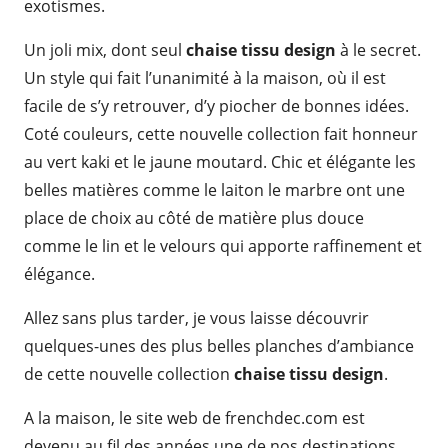
exotismes.
Un joli mix, dont seul
chaise tissu design
à le secret.
Un style qui fait l’unanimité à la maison, où il est
facile de s’y retrouver, d’y piocher de bonnes idées.
Coté couleurs, cette nouvelle collection fait honneur
au vert kaki et le jaune moutard. Chic et élégante les
belles matières comme le laiton le marbre ont une
place de choix au côté de matière plus douce
comme le lin et le velours qui apporte raffinement et
élégance.
Allez sans plus tarder, je vous laisse découvrir
quelques-unes des plus belles planches d’ambiance
de cette nouvelle collection
chaise tissu design
.
A la maison, le site web de frenchdec.com est
devenu au fil des années une de nos destinations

Exercise prompt: In the records above, find every line that contains the word "cette" and copy it.

Finished exercise:
Coté couleurs, cette nouvelle collection fait honneur
de cette nouvelle collection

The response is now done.